Plus personne n’ignore désormais ce qui fait le dramatique quotidien de milliers de femmes et d’hommes qui, à la minute, à l’heure, à la journée, à la semaine, au mois et à l’année, leur vie entière, lavent, soignent, torchent, nourrissent et réconfortent ces êtres fragiles. Ce qui les raccroche encore à un filet d’humanité alors qu’ils sont souvent abandonnés par leurs propres enfants, ce sont ces travailleuses et ces travailleurs de l’ombre.
À l’occasion d’une Commission parlementaire tenue en 1986, le Conseil pour la protection des malades affirmait ceci : « Voilà ce que fait une grève, à notre avis, dans les hôpitaux et les centres d’accueil et ce qui fait que la grève, pour nous, est essentiellement inhumaine. Loin de vouloir soulager les malades, on leur inflige délibérément, sciemment, un surcroît de souffrances morales et physiques. Des malades qu’on laisse dans leurs excréments et dans leur urine parce que le personnel est insuffisant ; des malades qu’on expose à des plaies de lit purulentes parce qu’ils ne sont pas tournés aussi souvent qu’ils devraient l’être; le problème des plaies. Et combien de plaies de lit ont été causées par diverses grèves ? »
Ce que fait une grève, disent-ils ? Parbleu ! Depuis 30 ans, il n’y a eu que quelques jours de grève dans le réseau, en 1995 ! Et quelles horreurs y a-t-on vues depuis un an ? Ce que les syndicats dénoncent depuis des lustres, sans être entendus. Ces vieillards dans les résidences pour personnes âgées, ces patients cordés dans les corridors des urgences demeurent pour notre société un reproche permanent. Et ce ne sont pas les hommes et les femmes qui s’en occupent qui sont responsables de cet état de fait.
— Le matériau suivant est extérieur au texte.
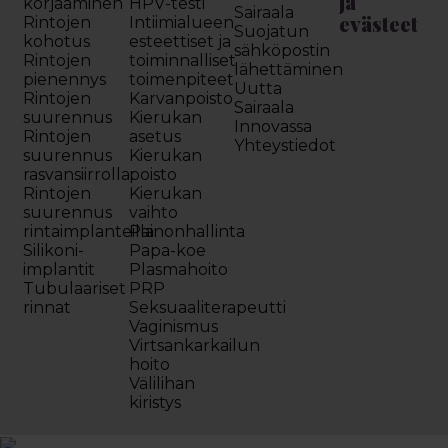
ja
korjaaminen
HPV-testi
Sairaala
evästeet
Rintojen
Intiimialueen
Suojatun
kohotus
esteettiset ja
sähköpostin
Rintojen
toiminnalliset
lähettäminen
pienennys
toimenpiteet
Uutta
Rintojen
Karvanpoisto
Sairaala
suurennus
Kierukan
Innovassa
Rintojen
asetus
Yhteystiedot
suurennus
Kierukan
rasvansiirrolla
poisto
Rintojen
Kierukan
suurennus
vaihto
rintaimplanteilla
Painonhallinta
Silikoni-
Papa-koe
implantit
Plasmahoito
Tubulaariset
PRP
rinnat
Seksuaaliterapeutti
Vaginismus
Virtsankarkailun
hoito
Välilihan
kiristys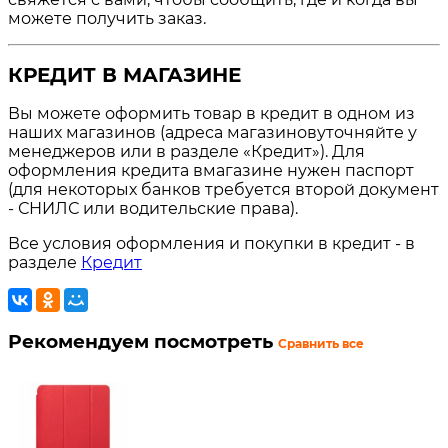
можете получить заказ.
КРЕДИТ В МАГАЗИНЕ
Вы можете оформить товар в кредит в одном из
наших магазинов (адреса магазиновуточняйте у
менеджеров или в разделе «Кредит»). Для
оформления кредита вмагазине нужен паспорт
(для некоторых банков требуется второй документ
- СНИЛС или водительские права).
Все условия оформления и покупки в кредит - в
разделе
Кредит
Рекомендуем посмотреть
Сравнить все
Malheureusement pour eux, ils sont toujours en attente d’une convention collective. Après un an… Quelqu’un a-t-il pensé, dans les officines des différents pouvoirs, jeter un œil sur les politiques néolibérales et les politiques d’austérité pour comprendre ce qui se passe ?
Alfred de Musset avait bien vu, qui a écrit : … « qui mettent leurs vertus en mettant leurs gants blancs ».